A number of reputable industry analyst firms peg the cost of an hour of IT system downtime for the average company at well above $100,000. The biggest cost culprits, of course, are the applications your company relies on most and would want up and running first after an outage. The principal measure of an application’s value is revenue impact. Lost sales, diminished productivity, wages, reputation damage, financial penalties, waste and scrap, customer dissatisfaction and other factors can all contribute to revenue impact of a failed application. Unearthing all of the contributors is the only way to arrive at your true cost and, by extension, the degree of uptime protection you need.

The “Cost of Downtime” chart shows average annual downtime for different levels of availability in 24/7 operation, and how much money that might cost given a certain downtime dollar value.

Cost of Downtime

The level of availability to the corresponding solution is not exact. A finely tuned and carefully managed cluster running a stable workload can achieve 99.99%, but that’s the exception. Virtualization can span availability levels depending on product capabilities in play. Current virtual fault tolerance solutions are limited in their ability to support true mission critical applications due to system overhead, lack of SMP support, and numerous configuration requirements. Hardware fault tolerance does not suffer these limitations.

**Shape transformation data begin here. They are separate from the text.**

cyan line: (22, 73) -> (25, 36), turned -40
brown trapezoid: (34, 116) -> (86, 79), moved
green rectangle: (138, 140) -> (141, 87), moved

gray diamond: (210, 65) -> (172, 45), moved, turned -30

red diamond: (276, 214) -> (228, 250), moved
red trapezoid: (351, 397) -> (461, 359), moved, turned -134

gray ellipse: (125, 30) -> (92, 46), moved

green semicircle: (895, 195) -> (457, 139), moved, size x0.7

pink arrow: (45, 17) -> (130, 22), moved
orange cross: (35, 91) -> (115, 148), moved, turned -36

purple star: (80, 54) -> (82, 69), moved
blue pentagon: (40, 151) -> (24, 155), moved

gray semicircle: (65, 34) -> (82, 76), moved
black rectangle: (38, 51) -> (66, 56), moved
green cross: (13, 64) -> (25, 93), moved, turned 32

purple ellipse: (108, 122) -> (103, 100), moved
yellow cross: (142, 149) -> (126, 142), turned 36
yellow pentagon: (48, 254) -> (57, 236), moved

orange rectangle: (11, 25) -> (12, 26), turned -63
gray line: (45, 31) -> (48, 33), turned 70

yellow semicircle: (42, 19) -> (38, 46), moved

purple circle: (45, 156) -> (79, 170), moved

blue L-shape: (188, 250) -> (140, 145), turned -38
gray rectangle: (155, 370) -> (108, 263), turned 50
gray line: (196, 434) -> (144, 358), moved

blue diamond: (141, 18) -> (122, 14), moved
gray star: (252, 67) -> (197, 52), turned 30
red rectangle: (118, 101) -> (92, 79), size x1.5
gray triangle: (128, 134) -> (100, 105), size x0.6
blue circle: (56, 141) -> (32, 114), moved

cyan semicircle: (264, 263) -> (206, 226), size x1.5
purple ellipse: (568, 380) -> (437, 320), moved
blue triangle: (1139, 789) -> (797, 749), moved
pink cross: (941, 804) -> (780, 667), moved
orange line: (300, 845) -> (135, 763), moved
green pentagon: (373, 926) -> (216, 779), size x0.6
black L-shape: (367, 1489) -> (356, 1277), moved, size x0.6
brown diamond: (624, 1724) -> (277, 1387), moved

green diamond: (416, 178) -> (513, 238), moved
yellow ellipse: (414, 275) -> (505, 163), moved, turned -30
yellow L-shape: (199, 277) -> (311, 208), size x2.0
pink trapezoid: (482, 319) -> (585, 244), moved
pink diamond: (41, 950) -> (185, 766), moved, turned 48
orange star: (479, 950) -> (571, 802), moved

Vendors may attempt to seed confusion. For example, higher end x86 servers may come with redundant power supplies or fans. When the term fault tolerance is used to characterize the benefit of these duplicate components, it’s a complete misnomer. Fault tolerance is not a range or a scale of uptime, e.g. how fault tolerant is that server? A server either is fault tolerant or it’s not; it’s a matter of architecture, not of marketing.

Any availability solution below four nines, like those on the chart, should be used only for applications where periods of downtime are tolerable, and the costs are manageable.

Traditional high-availability solutions: uptime level of 99.9% – 99.95%

Traditional high-availability solutions are designed to recover from failures quickly, “recover” being the operative word. The most common of these solutions is server clustering. Two or more servers are configured with cluster software. Each server node in the cluster requires its own OS license and often its own application license, as well.  The servers communicate with each other by continually checking for a heartbeat that confirms other servers in the cluster are available. If a server fails, its workload is moved and restarted on another server in the cluster, designated as the failover server. This results in application downtime, and data that is not written to disk is lost. The size and nature of the applications determines how long it will take to restart and return to production.

A local area network (LAN) or wide area network (WAN) connects all the cluster nodes, which are managed by cluster software. Failover clusters require a storage area network (SAN) to provide the shared access to data required to enable failover capabilities. This means that it is necessary to have dedicated shared storage or redundant connections to the corporate SAN.

While high-availability clusters improve uptime, their effectiveness is highly dependent on the skills of specialized IT personnel. Clusters can be complex and time-consuming to deploy and manage; even minor changes may require programming, testing, and administrative oversight. As a result, the total cost of ownership (TCO) is often high.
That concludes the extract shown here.